It also expands the pedigree data by adding information about the family that each individual was born in and the
family in which the individual is the reproductive animal.
org_fams(ped, sampledata, output = "both")org_fams(ped, sampledata, output = "both")
ped |
Data frame. |
sampledata |
Data frame. Metadata for all genetic samples that belong
to the individuals included in pedigree reconstruction analysis.
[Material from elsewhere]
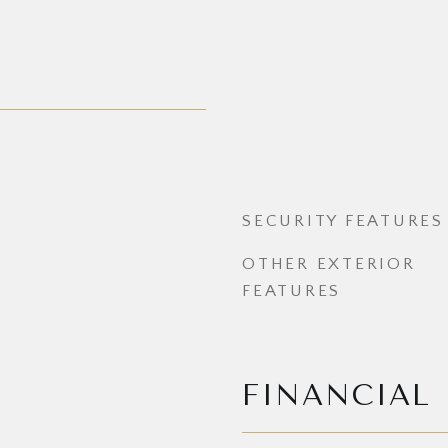
SECURITY FEATURES
OTHER EXTERIOR
FEATURES
FINANCIAL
This data frame should adhere to the formatting and naming conventions
outlined in the |
output |
Character string. Determines the format of the output. Options are: "ped": returns an extended pedigree data frame. "fams": returns a table of all families present in the pedigree. "both": returns a list with two data frames: "ped" and "fams". (Default) |
Families and Half-sib Groups
The result of org_fams() function introduces us to two important concepts
within the context of this package: family and half-sib group. A family in the
output of this function is defined as a group of animals where at least one
parent and at least one offspring is known. A half-sib group refers to a
group of half-siblings, either maternally or paternally related. In the
function output the DadHSgroup groups paternal half-siblings and MomHSgroup
maternal half-siblings.
Lineage Isolation for Visualization
The DadHSgroup and MomHSgroup identifiers are usefull for managing pedigree
visualization in long-lived or polygamous species. By using DadHSgroup or
MomHSgroup, users can identify all FamIDs or individuals associated with a specific parent.
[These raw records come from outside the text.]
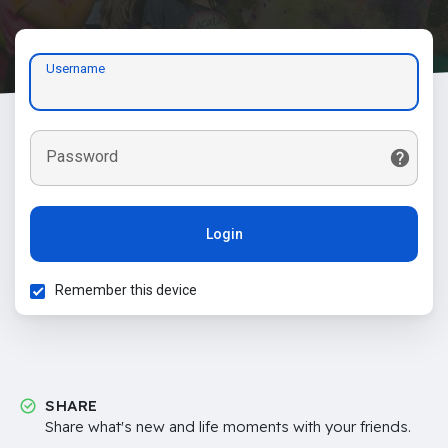
Username
Password
Login
Remember this device
SHARE
Share what's new and life moments with your friends.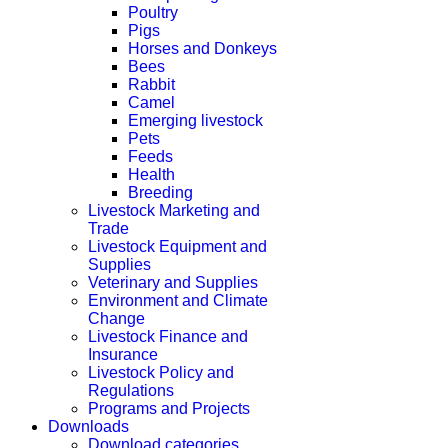
Poultry
Pigs
Horses and Donkeys
Bees
Rabbit
Camel
Emerging livestock
Pets
Feeds
Health
Breeding
Livestock Marketing and
Trade
Livestock Equipment and
Supplies
Veterinary and Supplies
Environment and Climate
Change
Livestock Finance and
Insurance
Livestock Policy and
Regulations
Programs and Projects
Downloads
Download categories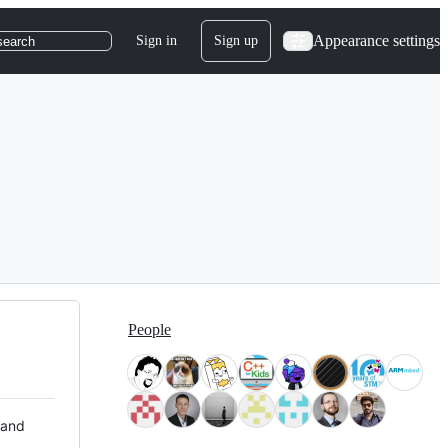
Appearance settings
Sign in
Sign up
search
People
 and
This vector of IDs or individuals of interest can then be passed to the
plot_fams or plot_indivs argument in plot_table() to isolate and visualize
specific paternal or maternal lineages, preventing visual clutter in ped_satplot().
Temporal Estimation (famStart and famEnd)
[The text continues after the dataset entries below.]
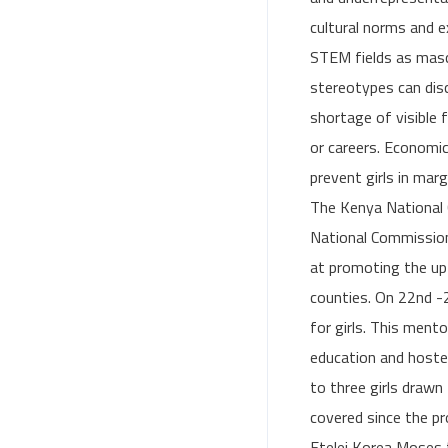
cultural norms and e
STEM fields as mascu
stereotypes can disc
shortage of visible
or careers. Economic
prevent girls in mar
The Kenya National 
National Commission
at promoting the up
counties. On 22nd 
for girls. This ment
education and hoste
to three girls draw
covered since the p
Etelej Korea Moses t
The fams output dataframe contains famStart and famEnd columns, which estimate
a time window for the family based solely on sample collection dates provided in sampledata.
famStart marks the date of the earliest sample collected from any offspring
belonging to that family. famEnd indicates the date of the latest sample collected
from either the mother or the father of that family. It is important to recognize that this
method relies on observation (sampling) times. Consequently, famEnd (last parental sample date)
can precede famStart (first offspring sample date), creating a biologically impossible sequence
and a negative calculated family timespan. Users should interpret the interval
between famStart and famEnd with this understanding.
Depending on the output parameter, the function returns either a data frame
(ped or fams) or a list containing both data frames (ped and fams).
ped data frame. An extended version of the pedigree data from get_colony()/get_ped().
In addition to common pedigree information (individual, mother, father, sex,
family), ped includes columns for:
parents: Identifier codes of both parents separated with _.
FamID: Numeric identifier for the family to which the individual belongs (see fams below).
FirstSeen: Date of first sample of individual.
LastSeen: Date of last sample of individual.
IsDead: Logical value (TRUE/FALSE) that identifies if the individual is dead.
DadHSgroup: Identifier of paternal half-sib group (see Details).
MomHSgroup: Identifier of maternal half-sib group (see Details).
hsGroup: Numeric value indicating if the individual is part of
a half-sib group (see Details).
fams data frame includes information on families that individuals in the pedigree
belong to. The families are described by:
parents: Identifier codes of both parents separated with _.
father: Identifier code of the father.
mother: Identifier code of the mother.
FamID: Numeric identifier for the family.
famStart: Date when the first sample of one of the offspring from this family was collected (see Details).
famEnd: Date when the last sample of mother or father of this family was collected (see Details).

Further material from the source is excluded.